Düsseldorfer Spaziergang: 29. Januar

Brauchtumszone. Schon wieder eine neue Corona-Vokabel. Tatsächlich bildet sich in diesen Zeiten überall in Deutschland, sehr zum Missfallen der Regierenden, neues Brauchtum: Nämlich die Spaziergänge. Besonders schön anzusehen in Düsseldorf, wo man sich inzwischen an jedem Samstag um 15 Uhr am Landtagsgebäude, direkt vor dem Apollo-Theater trifft um wie an vielen anderen Orten der Republik auch hier mit den Füßen gegen die Corona-Politik abzustimmen.

So am 29. Januar. Trotz unbeständigen Wetters hatten sich um drei Uhr nachmittags wieder Tausende zum Spaziergang eingefunden. Waren es am Neujahrstag noch die Schilder mit dem Grundgesetz, so bestimmten diesmal gelbe Luftballons das Bild. Die Stimmung war fröhlich, sogar ausgelassen und viele hatten wieder phantasievolle  Plakate mitgebracht.

Schon bald ging es los; diesmal nahm der Zug eine etwas andere Route, nämlich in Richtung Bilk. Schön, auf diese Weise lernt man stets neue Ansichten von Düsseldorf kennen. An der Spitze liefen etwa hundert Pflegerinnen und Pfleger in grünen Arbeitskitteln, die auf diese Weise auf ein  drohendes Berufsverbot für Ungeimpfte aufmerksam machten.

Auch nett anzusehen: Die Coronaschirme um Straßenrand. Apropos Straßenrand: Altparteien und Gewerkschaften hatten diesmal zum Protest  gegen die Spaziergänge aufgefordert. Und so sah und hörte man vereinzelt an Einmündungen und Kreuzungen kleinere Ansammlungen, die sich mit NAZI-Plakaten und roten Karten ausstaffiert hatten und mit Buhrufen, Pfeifen  und Gegröle um Aufmerksamkeit bei den Vorbeigehenden heischten.

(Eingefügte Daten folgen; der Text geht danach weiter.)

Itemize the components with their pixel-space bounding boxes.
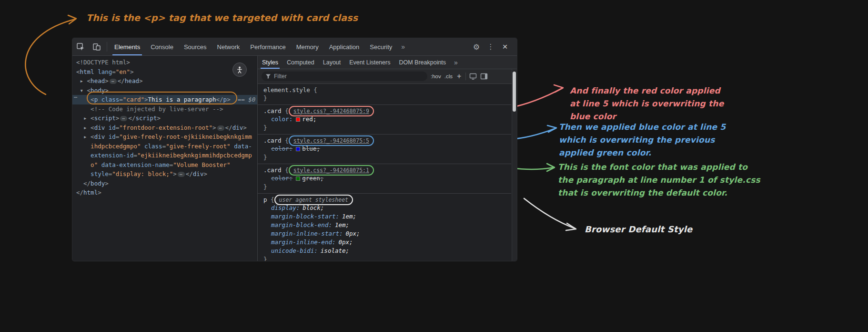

Peinlich und doch amüsant zugleich; jeder blamiert sich eben so gut er kann. Der Stimmung tat das keinen Abbruch; die mitgeführten Musikboxen auf Trolleys hielten die Marschierer bei Laune; daran konnte auch der einsetzende Nieselregen nichts ändern.   – Die Polizei begleitete den Zug ebenfalls mitwandernd in kleinen Grüppchen auf ihre Weise und hatte ansonsten wenig zu tun.

Ansteckende Nazimethoden

Die Presse berichtete am nächsten Tag von vereinzelten Anzeigen wegen Maskenverstößen; davon haben wir aber nichts mitbekommen. Allerdings handelten sich einige Gegendemonstranten Anzeigen ein: Verstoß gegen das Versammlungsverbot! Bingo: Zwar sind spontane Demonstrationen erlaubt; im Voraus geplantes ist allerdings genehmigungspflichtig. Und wenn jemand Plakate mitführt dann ist es eben nicht spontan sondern geplant. Dumm gelaufen.

Rheinische Post vom 1. Februar

Es ist bezeichnend für unsere Medienlandschaft, daß am nächsten Tag zwar wohlwollend über die paar Gegendemonstranten berichtet wurde, über die Spaziergänger (offiziell 3.900) aber Gift und Galle gespuckt wurde. Aber das kennen wir ja zur Genüge.   Am nächsten Wochenende waren es dann schon über siebentausend Spaziergänger. So lautet die offizielle Zahl, gut möglich daß es auch ein paar mehr gewesen sind. Und wieder mal sind nur die Demonstrationsgegner, aber nicht die Spaziergänger selber in der Zeitung zu sehen:


Interessant, wie sich auch in Düsseldorf eine Ampelkoalition gegen die Spaziergänger zusammenfindet: Aus der Bildunterschrift rechts unten:
Hier wächst zusammen, was zusammengehört. Und dabei hatte sich doch die FDP noch kürzlich gegen die Impfpflicht ausgesprochen? Ach ja, das war noch vor der Wahl.